Saved entries:
<<<<

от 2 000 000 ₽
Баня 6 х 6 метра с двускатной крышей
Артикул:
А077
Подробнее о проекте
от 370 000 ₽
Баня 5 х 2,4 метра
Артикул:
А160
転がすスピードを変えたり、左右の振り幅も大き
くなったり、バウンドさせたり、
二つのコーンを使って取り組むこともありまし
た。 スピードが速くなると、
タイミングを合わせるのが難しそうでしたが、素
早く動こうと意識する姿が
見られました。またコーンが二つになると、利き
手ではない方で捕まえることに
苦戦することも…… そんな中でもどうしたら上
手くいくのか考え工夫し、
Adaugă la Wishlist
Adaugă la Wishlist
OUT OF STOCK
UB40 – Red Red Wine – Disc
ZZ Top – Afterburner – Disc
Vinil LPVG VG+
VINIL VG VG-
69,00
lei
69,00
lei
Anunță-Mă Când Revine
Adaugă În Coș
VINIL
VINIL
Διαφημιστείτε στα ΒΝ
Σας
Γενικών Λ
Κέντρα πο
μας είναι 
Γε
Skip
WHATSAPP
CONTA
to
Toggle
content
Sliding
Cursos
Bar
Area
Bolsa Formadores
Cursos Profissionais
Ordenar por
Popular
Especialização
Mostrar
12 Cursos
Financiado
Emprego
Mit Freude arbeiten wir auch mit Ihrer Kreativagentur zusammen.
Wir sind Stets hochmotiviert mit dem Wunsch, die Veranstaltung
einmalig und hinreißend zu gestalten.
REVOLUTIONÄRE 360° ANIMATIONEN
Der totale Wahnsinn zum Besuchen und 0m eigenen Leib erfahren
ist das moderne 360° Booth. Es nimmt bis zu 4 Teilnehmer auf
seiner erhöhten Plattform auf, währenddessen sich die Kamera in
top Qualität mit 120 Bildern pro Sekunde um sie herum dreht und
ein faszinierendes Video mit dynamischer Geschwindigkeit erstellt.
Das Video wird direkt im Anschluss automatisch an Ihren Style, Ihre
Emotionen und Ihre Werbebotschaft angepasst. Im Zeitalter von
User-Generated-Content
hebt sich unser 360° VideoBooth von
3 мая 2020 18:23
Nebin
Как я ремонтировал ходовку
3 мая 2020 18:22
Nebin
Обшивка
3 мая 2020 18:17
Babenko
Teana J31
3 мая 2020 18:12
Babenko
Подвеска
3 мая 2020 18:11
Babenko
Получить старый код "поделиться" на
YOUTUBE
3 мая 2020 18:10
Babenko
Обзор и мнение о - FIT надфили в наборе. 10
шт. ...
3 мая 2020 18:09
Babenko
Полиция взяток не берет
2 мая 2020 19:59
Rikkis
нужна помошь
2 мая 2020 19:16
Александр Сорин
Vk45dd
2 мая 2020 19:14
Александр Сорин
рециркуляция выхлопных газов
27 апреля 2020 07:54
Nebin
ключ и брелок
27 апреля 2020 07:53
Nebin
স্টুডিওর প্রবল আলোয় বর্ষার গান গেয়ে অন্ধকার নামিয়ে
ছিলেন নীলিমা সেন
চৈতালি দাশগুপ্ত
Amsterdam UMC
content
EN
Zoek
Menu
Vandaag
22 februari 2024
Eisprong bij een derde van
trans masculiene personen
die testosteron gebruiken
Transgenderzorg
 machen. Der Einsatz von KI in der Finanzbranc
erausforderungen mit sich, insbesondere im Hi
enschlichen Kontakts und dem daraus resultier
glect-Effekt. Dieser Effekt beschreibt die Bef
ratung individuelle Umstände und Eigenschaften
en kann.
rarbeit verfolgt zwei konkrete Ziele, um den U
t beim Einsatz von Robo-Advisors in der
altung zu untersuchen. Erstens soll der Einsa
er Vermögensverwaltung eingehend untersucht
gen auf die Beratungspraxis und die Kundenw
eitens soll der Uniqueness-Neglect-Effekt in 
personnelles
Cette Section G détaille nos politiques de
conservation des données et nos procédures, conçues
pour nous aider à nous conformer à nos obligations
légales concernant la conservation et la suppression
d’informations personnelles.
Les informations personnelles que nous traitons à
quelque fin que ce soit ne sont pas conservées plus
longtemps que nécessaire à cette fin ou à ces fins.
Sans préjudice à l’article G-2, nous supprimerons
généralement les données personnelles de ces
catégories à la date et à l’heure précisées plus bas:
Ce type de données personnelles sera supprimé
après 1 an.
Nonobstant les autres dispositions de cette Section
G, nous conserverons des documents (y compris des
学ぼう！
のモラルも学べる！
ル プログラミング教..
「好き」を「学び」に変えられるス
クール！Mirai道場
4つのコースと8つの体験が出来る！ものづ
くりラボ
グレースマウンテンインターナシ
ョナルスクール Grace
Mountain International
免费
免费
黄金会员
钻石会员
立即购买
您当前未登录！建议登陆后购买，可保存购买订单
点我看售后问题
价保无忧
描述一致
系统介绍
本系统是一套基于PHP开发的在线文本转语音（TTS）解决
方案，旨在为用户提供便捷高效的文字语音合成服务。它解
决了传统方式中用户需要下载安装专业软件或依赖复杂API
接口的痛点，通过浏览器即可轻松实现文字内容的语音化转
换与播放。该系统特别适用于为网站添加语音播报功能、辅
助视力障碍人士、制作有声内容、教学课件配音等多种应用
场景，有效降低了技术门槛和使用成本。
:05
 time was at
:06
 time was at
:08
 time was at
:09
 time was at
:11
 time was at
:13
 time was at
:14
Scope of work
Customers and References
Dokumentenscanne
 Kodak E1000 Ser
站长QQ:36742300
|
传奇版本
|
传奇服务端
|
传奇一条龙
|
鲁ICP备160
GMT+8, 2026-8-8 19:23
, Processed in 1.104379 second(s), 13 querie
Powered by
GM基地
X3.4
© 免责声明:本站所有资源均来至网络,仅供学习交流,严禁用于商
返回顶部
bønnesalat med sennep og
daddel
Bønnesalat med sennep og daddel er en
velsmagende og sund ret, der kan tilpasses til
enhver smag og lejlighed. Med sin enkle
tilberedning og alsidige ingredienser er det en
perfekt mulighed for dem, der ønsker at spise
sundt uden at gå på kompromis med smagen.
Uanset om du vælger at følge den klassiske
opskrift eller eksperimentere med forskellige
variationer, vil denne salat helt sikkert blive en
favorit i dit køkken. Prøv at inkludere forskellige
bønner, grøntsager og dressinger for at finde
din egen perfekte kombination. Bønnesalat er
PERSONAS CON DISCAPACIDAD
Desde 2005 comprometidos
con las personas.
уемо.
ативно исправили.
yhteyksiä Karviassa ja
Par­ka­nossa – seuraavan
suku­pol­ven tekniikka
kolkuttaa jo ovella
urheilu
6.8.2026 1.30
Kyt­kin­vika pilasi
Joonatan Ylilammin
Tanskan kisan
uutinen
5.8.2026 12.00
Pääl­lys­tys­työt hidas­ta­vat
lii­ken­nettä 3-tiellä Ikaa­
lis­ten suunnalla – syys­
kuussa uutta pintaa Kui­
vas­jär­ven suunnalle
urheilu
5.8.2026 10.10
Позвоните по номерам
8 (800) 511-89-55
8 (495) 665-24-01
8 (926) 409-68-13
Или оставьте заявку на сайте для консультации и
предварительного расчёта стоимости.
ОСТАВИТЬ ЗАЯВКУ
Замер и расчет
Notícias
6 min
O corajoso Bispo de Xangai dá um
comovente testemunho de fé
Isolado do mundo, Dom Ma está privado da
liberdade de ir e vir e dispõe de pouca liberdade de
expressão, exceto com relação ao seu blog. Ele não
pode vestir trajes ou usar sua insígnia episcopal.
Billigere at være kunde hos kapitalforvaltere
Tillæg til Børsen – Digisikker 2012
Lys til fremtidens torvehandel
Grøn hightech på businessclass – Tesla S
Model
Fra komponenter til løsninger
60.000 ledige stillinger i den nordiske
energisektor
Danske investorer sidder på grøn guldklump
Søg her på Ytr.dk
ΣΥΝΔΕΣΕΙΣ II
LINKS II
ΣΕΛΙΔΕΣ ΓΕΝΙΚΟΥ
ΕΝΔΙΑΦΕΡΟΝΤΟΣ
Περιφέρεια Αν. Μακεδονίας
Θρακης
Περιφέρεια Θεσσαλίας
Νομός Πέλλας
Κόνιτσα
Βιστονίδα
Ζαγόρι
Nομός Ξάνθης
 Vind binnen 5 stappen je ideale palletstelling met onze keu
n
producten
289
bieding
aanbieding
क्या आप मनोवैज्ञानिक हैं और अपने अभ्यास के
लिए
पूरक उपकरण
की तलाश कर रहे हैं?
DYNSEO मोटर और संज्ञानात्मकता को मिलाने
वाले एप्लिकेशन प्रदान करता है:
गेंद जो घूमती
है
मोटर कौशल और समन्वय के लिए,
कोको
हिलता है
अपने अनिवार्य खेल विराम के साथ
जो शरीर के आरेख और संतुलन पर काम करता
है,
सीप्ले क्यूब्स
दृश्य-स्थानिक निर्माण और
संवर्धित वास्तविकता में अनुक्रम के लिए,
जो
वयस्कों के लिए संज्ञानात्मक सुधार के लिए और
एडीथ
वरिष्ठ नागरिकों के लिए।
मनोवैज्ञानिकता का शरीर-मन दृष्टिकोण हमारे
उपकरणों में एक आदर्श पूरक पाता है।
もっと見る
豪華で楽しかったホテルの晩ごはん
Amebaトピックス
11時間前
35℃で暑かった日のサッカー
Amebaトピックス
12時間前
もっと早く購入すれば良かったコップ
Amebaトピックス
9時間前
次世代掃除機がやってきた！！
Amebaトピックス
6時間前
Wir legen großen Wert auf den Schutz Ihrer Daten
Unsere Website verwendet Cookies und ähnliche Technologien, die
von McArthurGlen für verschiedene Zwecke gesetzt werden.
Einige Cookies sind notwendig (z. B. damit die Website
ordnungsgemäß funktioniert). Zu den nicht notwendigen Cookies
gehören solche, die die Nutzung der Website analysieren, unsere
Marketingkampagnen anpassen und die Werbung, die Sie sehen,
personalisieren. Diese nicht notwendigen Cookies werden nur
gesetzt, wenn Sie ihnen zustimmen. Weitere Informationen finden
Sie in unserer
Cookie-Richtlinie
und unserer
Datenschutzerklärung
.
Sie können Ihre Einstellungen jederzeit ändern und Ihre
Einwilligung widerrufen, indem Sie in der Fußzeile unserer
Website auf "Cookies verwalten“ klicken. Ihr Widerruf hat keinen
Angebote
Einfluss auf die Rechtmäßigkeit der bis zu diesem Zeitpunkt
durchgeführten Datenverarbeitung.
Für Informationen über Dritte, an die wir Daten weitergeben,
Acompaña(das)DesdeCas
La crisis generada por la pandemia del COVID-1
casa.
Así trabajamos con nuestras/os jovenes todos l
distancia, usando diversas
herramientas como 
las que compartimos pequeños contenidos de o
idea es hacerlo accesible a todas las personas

>>>>

» **TASK**
An exact copy of the lines above, from the one containing "Kyt­kin­vika pilasi" through the one containing "Позвоните по номерам", is the whole of the answer.

» **ANSWER TO THIS TASK**
Kyt­kin­vika pilasi
Joonatan Ylilammin
Tanskan kisan
uutinen
5.8.2026 12.00
Pääl­lys­tys­työt hidas­ta­vat
lii­ken­nettä 3-tiellä Ikaa­
lis­ten suunnalla – syys­
kuussa uutta pintaa Kui­
vas­jär­ven suunnalle
urheilu
5.8.2026 10.10
Позвоните по номерам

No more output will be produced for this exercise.